Installed in late 2021, the Roxbury Drive Protected Bike Lane Pilot Project includes a southbound parking-protected bike lane and a northbound conventional bike lane, connecting to existing bike lanes in Los Angeles and improving bicycle access to Roxbury Park. The southbound lane runs south of Olympic Boulevard alongside the park. Prior to its installation, the city held a demonstration ride for people to test out what the bike lane would look like.

Daren Grilley, assistant director of Public Works and a city engineer, said there are approximately 40-50 bikes per day using the pilot bike lane in the southbound direction. The Public Works department uses a citywide camera system, pulling data from that, he said.

City Council approved the pilot in Sept. 2021 as part of an effort to transform Beverly Hills into a more bike-friendly city. While the evaluation period of the lane was initially intended to be one year, it has lasted longer.

“It’s been working so well we just continued with it,” Grilley said. “We didn’t have any complaints.”

Grilley said most of the feedback about the pilot program has been supportive.

“It’s been installed for almost two years, and we’ve heard positive feedback. We’re bringing this back to our Traffic and Parking Commission because we want to find out what the community thinks about it now that it’s been there for a while,” Grilley said. “We’re still in that information-gathering stage.”

“It’s been working pretty well,” Grilley added. “There are a couple of things we’ve learned and modified.” This includes how to allow for angular parking so that larger vehicles can continue to park alongside the park as well as how to keep the area clean of falling leaves and other debris.

The survey, the city engineer said, provides important feedback for the city. Because the bike lane is located near the city’s border with Los Angeles, the city is interested in not only what Beverly Hills-based cyclists think but also anybody who makes use of the protected bike lane.

“It’s open to anybody,” Grilley said of the survey. “And we want to know what residents think, especially folks who live on that street.”

According to the Public Works department, the goal of the Roxbury Drive bike lane pilot is providing a more comfortable street for people to bicycle on by providing physical separation from moving traffic, while not removing any on-street parking or vehicle travel lanes.

Bike lanes on Roxbury Drive are identified as a high priority in the City’s Complete Streets Plan, a comprehensive vision approved in 2021 by City Council that aims to make the city more accessible to cyclists and pedestrians.

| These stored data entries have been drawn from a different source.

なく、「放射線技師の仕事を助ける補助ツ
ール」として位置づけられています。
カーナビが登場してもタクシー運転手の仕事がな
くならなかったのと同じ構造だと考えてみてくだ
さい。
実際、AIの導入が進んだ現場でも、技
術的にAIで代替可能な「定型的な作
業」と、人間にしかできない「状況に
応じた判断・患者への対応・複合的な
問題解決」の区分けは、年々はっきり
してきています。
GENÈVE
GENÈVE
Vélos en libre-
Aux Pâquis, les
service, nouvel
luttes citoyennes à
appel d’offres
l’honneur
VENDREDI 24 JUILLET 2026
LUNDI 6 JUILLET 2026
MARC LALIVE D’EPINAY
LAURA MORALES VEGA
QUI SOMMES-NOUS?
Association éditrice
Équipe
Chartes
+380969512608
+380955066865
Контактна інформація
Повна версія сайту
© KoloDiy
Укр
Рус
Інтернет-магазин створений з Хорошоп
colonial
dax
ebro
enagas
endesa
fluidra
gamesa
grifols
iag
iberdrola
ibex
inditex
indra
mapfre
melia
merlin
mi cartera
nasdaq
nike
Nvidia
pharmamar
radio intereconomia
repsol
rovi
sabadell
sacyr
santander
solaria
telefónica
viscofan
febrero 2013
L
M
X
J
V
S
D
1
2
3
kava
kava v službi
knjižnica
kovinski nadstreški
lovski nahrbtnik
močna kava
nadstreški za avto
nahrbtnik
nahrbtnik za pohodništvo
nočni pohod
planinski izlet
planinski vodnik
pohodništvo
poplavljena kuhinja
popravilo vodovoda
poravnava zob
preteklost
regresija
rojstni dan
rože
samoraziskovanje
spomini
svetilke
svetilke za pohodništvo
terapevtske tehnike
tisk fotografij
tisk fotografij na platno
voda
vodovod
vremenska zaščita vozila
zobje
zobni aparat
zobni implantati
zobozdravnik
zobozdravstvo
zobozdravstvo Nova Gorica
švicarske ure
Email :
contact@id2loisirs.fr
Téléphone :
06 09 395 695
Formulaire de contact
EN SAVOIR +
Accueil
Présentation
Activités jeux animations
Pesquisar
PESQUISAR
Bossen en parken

Presently, flex posts separate the southbound protected bike lane on Roxbury Drive from parking spaces and vehicular lanes. That may change, however, depending on community feedback and the decision of City Council.

The survey presents five options for the design of the bike lane. One option is replacing the current flex posts with a permanent curb barrier comprised of concrete and landscaping. Another is to raise the bike lane to sidewalk level and separate it from the street with paving material and landscaping. Yet another option is to remove the protected bike lane altogether.

The city does not yet have an estimate of what it’ll cost to transition the pilot into a permanent street feature.

“When we bring this to our Traffic and Parking commission, we’ll have rough cost estimates for different options,” Grilley said.

The deadline to complete the survey is Sept. 15.

Drawing on feedback provided by the survey, the Traffic and Parking Commission will review potential options during its Oct. 5 meeting before making a recommendation to City Council about next steps.